El Presupuesto General del Estado (PGE) 2026 reformulado llega a julio en medio de una carrera contra el calendario fiscal. El documento presentado por el Gobierno de Rodrigo Paz como una propuesta de ajuste a la programación económica heredada de la administración de Luis Arce todavía aun no se aprueba por la Asamblea Legislativa Plurinacional, mientras se acerca una de las etapas clave del ciclo presupuestario: la definición de los techos de recursos para la gestión 2027.

“En realidad ya hay un presupuesto aprobado, es el presupuesto inicial formulado por el gobierno de Luis Arce que se ha ido ejecutando durante toda esta mitad del año y ya estamos más cerca de la elaboración del presupuesto para el siguiente año. Hay plazos establecidos en una resolución para la presentación de los proyectos de presupuesto de gobiernos subnacionales”, explicó el analista en inversión pública de la Fundación Jubileo, René Martínez.

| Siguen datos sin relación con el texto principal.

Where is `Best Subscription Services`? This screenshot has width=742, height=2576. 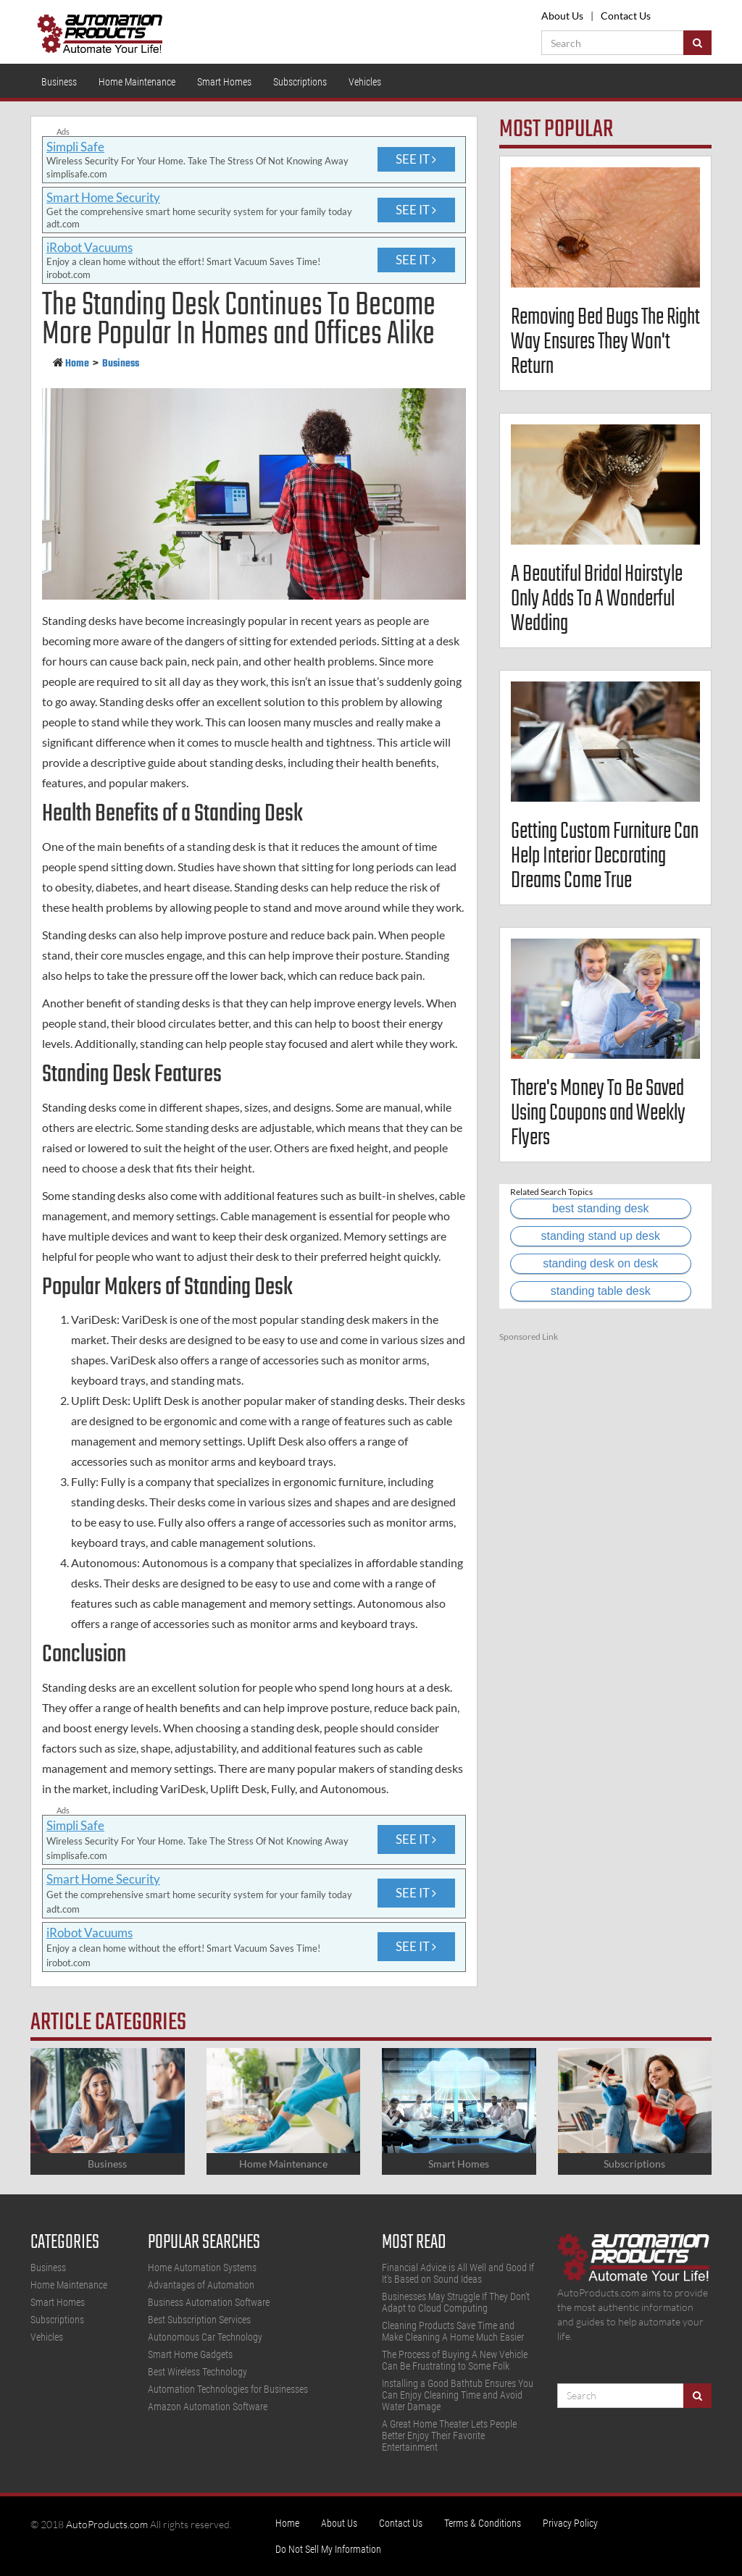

El PGE reformulado constituía una de las principales apuestas económicas anunciadas por el presidente Rodrigo Paz tras asumir el mando del país el 8 de noviembre de 2025. La primera promesa fue presentar el reformulado hasta febrero; sin embargo, el cronograma comenzó a extenderse y el proyecto fue presentado el 21 de abril en un acto público. A ello se suma una demora de dos meses en el Legislativo para su aprobación.
“La comisión ha decidido postergar (el tratamiento del PGE 2026 reformulado) hasta julio”, informó el Ministro de Economía, José Gabriel Espinoza el 16 de junio, después de que la Comisión de Planificación de Diputados aceptó una nota de permiso en la cual la autoridad advirtió de su posible ausencia.
El PGE 2026 reformulado se encuentra pendiente de tratamiento, en un escenario donde el calendario presupuestario empieza a concentrar la atención de las entidades públicas.
De acuerdo con la Resolución Bi-Ministerial N° 08 de 2019, emitida por los ministerios de Economía y Planificación del Desarrollo, el Gobierno debe remitir, hasta la segunda quincena de julio, los techos presupuestarios plurianuales y anuales a las entidades territoriales autónomas como Gobernaciones, alcaldías y universidades, entre otros.
Estos techos presupuestarios suelen incluir las proyecciones de recursos provenientes del Tesoro General de la Nación (TGN), la coparticipación tributaria, el Impuesto Directo a los Hidrocarburos (IDH), el Impuesto Especial a los Hidrocarburos y sus Derivados (IEHD), el Fondo de Compensación y las regalías departamentales, para cada una de las entidades autónomas.
En el caso de gobernaciones y municipios, la preocupación prioritaria ya no pasa por la incertidumbre la aprobación del PGE 2026 reformulado, sino por conocer con qué escenario de ingresos deberán realizar sus proyecciones para el siguiente ciclo.
El asambleísta departamental de Santa Cruz Hugo Antonio Romero señaló que las regiones esperan definiciones del Gobierno central, principalmente por el comportamiento de recursos como el IDH y las regalías.
“Lo primero es que tenemos que trabajar en base a la realidad nacional. Y la realidad nacional nos indica que el PGE por más prometedor que sea desde el ejecutivo va a tener una sustancial reducción en el impuesto directo a los hidrocarburos, el IDH. Sabemos que las regalías departamentales no van a ser ni siquiera por asomo a los que eran la anterior gestión, menos lo que eran a la bonanza del MAS”, apuntó el legislador.
Por su parte el concejal paceño Fabián Yaksic explicó que los gobiernos subnacionales requieren previsibilidad para ordenar su planificación y recordó que el proceso de elaboración del POA de la siguiente gestión se cruza con estas definiciones nacionales.
“Para que se empiece a trabajar el POA 2027, el Ministerio de Economía y Finanzas tiene que remitir los techos presupuestarios de todo lo que es transferencias del nivel central del Estado. Para las gobernaciones es mucho más complicado todavía porque dependen casi en un 100% de los techos presupuestarios que les mande el Gobierno Nacional”, señaló.
La discusión sobre los recursos con los que contarán las regiones para la planificación de sus presupuestos también pasa por el reclamo de una redistribución bajo el esquema 50-50, una propuesta que las gobernaciones esperaban que sea considerada dentro de la nueva orientación fiscal.